Never drop 'be' after a modal. A very common error: 'must completed', 'should handed in', 'will published'. The correct structure is always modal + BE + past participle ('must be completed') or, for future, will + BE + past participle ('will be published'). 'Will been' is also wrong — the future perfect passive is 'will have been + past participle'.
Don't confuse present perfect passive and past perfect passive. 'Has/have been + pp' connects to the present moment. 'Had been + pp' is for actions completed before another past event. With time signals like 'by the time we arrived' or 'before the concert started', always use 'had been + pp'.
In modal perfect passive, 'have' must appear between the modal and 'been': 'might have been seen', 'couldn't have been locked'. Omitting 'have' ('might been seen', 'couldn't been locked') is a structural error.

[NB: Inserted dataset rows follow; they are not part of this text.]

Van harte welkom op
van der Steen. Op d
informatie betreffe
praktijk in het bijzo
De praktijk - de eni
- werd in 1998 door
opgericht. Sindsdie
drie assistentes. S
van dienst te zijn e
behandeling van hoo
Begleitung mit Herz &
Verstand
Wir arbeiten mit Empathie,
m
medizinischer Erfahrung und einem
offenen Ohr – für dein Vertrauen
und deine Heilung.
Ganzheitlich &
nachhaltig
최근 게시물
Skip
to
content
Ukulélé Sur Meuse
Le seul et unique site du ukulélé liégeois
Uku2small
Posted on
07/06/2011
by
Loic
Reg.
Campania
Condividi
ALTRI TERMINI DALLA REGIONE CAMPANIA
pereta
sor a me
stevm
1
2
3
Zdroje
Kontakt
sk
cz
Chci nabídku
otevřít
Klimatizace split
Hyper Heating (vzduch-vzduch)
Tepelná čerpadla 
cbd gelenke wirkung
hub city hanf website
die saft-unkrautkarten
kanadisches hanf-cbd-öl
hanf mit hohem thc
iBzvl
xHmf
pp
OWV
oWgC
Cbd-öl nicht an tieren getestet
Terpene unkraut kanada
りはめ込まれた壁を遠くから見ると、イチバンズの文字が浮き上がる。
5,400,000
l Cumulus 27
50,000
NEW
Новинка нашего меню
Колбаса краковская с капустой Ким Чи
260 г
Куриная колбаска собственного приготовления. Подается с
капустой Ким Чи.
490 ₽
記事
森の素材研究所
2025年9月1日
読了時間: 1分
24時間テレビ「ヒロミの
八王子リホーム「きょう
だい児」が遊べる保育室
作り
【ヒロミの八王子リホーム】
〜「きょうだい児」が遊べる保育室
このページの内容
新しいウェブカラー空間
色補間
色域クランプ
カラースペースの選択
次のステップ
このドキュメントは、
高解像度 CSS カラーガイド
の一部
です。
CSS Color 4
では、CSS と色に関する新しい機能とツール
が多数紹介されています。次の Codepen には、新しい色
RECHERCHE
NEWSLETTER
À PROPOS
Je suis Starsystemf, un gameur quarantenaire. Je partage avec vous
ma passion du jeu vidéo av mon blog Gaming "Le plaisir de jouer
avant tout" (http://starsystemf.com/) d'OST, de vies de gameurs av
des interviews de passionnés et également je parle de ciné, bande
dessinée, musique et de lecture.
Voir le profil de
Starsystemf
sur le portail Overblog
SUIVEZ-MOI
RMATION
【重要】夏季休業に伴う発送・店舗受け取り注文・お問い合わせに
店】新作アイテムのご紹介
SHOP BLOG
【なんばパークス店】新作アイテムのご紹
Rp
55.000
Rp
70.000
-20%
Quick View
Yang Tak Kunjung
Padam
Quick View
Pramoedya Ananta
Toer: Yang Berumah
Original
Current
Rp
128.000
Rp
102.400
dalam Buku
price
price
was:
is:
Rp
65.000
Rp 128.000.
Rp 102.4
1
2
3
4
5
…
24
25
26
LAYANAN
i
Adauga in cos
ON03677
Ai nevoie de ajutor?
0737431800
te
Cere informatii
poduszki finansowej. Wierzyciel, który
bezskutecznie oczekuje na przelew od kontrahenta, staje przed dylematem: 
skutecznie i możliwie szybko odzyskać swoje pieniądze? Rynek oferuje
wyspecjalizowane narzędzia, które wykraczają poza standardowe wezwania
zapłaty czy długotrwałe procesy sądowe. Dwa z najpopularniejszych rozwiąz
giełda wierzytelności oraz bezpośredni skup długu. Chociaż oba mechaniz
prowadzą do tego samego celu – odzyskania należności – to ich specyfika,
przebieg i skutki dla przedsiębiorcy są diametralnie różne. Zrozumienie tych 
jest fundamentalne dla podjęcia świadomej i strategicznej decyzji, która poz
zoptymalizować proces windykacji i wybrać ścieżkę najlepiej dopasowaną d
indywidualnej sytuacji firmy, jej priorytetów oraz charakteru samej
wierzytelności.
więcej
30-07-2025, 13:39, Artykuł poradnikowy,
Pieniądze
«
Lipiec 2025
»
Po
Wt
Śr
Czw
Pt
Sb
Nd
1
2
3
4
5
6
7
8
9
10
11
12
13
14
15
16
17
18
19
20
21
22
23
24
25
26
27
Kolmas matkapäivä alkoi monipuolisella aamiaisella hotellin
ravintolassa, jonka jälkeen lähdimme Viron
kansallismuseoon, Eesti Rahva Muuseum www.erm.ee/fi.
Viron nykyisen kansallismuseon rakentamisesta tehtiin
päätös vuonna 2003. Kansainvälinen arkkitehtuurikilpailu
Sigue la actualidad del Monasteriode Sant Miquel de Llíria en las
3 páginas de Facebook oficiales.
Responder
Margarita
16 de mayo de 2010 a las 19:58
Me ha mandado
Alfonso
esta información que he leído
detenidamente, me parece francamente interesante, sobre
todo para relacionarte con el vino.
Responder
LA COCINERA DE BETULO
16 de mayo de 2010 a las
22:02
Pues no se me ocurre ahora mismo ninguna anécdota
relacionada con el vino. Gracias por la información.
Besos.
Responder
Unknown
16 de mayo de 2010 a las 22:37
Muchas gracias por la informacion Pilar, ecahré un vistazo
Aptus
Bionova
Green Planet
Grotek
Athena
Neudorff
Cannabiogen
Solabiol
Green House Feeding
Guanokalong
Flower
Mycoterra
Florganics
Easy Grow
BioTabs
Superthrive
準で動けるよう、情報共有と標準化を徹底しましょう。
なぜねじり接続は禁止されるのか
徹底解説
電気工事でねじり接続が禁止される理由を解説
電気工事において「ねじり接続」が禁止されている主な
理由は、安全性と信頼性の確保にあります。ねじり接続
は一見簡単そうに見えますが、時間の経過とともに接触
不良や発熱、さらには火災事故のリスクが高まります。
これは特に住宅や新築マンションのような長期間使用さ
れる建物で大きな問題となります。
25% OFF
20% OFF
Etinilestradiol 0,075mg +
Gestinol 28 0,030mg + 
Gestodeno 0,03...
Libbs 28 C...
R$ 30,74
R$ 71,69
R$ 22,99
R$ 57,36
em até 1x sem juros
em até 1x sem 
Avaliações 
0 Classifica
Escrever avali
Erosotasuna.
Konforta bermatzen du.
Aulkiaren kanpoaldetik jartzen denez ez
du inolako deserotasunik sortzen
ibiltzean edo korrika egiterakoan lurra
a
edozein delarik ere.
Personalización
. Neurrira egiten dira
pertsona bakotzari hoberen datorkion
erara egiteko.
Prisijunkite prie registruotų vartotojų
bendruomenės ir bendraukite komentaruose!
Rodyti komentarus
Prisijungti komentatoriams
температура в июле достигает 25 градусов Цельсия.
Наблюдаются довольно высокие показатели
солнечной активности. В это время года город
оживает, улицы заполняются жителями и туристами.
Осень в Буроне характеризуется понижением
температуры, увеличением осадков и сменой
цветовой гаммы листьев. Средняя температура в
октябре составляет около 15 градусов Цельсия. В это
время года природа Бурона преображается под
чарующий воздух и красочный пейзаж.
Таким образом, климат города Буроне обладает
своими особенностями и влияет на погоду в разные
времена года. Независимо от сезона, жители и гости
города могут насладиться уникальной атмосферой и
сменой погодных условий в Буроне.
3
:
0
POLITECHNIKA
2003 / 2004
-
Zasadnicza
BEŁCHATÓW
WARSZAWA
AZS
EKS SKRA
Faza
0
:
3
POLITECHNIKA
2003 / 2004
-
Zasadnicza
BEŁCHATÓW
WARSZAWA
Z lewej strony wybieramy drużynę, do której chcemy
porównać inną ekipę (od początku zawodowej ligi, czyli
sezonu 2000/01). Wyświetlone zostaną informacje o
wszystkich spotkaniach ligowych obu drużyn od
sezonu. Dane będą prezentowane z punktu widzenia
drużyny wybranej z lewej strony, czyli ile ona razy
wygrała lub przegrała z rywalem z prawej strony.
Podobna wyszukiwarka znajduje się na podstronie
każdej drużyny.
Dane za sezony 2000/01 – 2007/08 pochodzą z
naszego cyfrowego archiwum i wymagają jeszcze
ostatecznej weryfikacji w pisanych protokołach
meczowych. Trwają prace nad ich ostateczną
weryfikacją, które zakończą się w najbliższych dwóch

The full chain is always: modal + have + been + past participle.
To tell 'must be stolen' (present obligation/deduction) from 'must have been stolen' (past deduction), ask when the action happened. If it is happening now or in the future → modal + be + pp. If it happened in the past → modal + have been + pp.
Rules
- 1Present perfect passive: has/have + been + past participle (The project has been completed).
- 2Past perfect passive: had + been + past participle (The letter had been signed before the meeting).
- 3Future passive: will + be + past participle (The prize will be awarded tomorrow).
- 4Modal passive (present/future): modal + be + past participle (The form must be submitted today).
- 5Modal passive (past): modal + have been + past participle (The mistake could have been avoided).